- **Exercise instructions**
Set down all of the records word for word.

- **Records supplied**
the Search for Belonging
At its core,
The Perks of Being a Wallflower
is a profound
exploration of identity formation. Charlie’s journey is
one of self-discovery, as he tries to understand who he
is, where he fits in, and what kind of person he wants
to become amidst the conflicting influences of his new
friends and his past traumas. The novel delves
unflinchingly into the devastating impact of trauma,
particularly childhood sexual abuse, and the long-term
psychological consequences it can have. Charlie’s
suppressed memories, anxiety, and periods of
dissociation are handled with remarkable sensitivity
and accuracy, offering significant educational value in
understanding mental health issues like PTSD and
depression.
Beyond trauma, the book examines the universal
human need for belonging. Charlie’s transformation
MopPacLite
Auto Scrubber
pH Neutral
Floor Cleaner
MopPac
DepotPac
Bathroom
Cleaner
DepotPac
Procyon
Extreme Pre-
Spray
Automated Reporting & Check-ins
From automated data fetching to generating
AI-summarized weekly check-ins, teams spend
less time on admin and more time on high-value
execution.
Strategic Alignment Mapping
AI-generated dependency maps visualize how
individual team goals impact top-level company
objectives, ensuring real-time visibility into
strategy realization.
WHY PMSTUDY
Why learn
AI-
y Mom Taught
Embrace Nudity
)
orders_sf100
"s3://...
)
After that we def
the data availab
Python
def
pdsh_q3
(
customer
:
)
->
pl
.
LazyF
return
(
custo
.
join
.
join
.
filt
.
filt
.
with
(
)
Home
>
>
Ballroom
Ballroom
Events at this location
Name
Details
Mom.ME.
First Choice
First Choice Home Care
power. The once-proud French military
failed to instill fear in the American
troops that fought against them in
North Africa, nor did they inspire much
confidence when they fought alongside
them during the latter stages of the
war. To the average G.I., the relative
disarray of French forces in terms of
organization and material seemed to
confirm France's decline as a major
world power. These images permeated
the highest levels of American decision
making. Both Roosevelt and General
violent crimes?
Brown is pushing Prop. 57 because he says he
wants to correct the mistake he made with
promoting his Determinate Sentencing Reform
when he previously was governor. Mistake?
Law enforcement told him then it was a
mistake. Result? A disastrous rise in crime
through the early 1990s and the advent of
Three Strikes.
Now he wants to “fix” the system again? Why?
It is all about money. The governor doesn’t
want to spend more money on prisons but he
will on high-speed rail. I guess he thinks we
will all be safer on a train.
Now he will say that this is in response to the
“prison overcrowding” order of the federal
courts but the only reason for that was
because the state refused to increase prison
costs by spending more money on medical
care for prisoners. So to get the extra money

- **Written answer**
the Search for Belonging
At its core,
The Perks of Being a Wallflower
is a profound
exploration of identity formation. Charlie’s journey is
one of self-discovery, as he tries to understand who he
is, where he fits in, and what kind of person he wants
to become amidst the conflicting influences of his new
friends and his past traumas. The novel delves
unflinchingly into the devastating impact of trauma,
particularly childhood sexual abuse, and the long-term
psychological consequences it can have. Charlie’s
suppressed memories, anxiety, and periods of
dissociation are handled with remarkable sensitivity
and accuracy, offering significant educational value in
understanding mental health issues like PTSD and
depression.
Beyond trauma, the book examines the universal
human need for belonging. Charlie’s transformation
MopPacLite
Auto Scrubber
pH Neutral
Floor Cleaner
MopPac
DepotPac
Bathroom
Cleaner
DepotPac
Procyon
Extreme Pre-
Spray
Automated Reporting & Check-ins
From automated data fetching to generating
AI-summarized weekly check-ins, teams spend
less time on admin and more time on high-value
execution.
Strategic Alignment Mapping
AI-generated dependency maps visualize how
individual team goals impact top-level company
objectives, ensuring real-time visibility into
strategy realization.
WHY PMSTUDY
Why learn
AI-
y Mom Taught
Embrace Nudity
)
orders_sf100
"s3://...
)
After that we def
the data availab
Python
def
pdsh_q3
(
customer
:
)
->
pl
.
LazyF
return
(
custo
.
join
.
join
.
filt
.
filt
.
with
(
)
Home
>
>
Ballroom
Ballroom
Events at this location
Name
Details
Mom.ME.
First Choice
First Choice Home Care
power. The once-proud French military
failed to instill fear in the American
troops that fought against them in
North Africa, nor did they inspire much
confidence when they fought alongside
them during the latter stages of the
war. To the average G.I., the relative
disarray of French forces in terms of
organization and material seemed to
confirm France's decline as a major
world power. These images permeated
the highest levels of American decision
making. Both Roosevelt and General
violent crimes?
Brown is pushing Prop. 57 because he says he
wants to correct the mistake he made with
promoting his Determinate Sentencing Reform
when he previously was governor. Mistake?
Law enforcement told him then it was a
mistake. Result? A disastrous rise in crime
through the early 1990s and the advent of
Three Strikes.
Now he wants to “fix” the system again? Why?
It is all about money. The governor doesn’t
want to spend more money on prisons but he
will on high-speed rail. I guess he thinks we
will all be safer on a train.
Now he will say that this is in response to the
“prison overcrowding” order of the federal
courts but the only reason for that was
because the state refused to increase prison
costs by spending more money on medical
care for prisoners. So to get the extra money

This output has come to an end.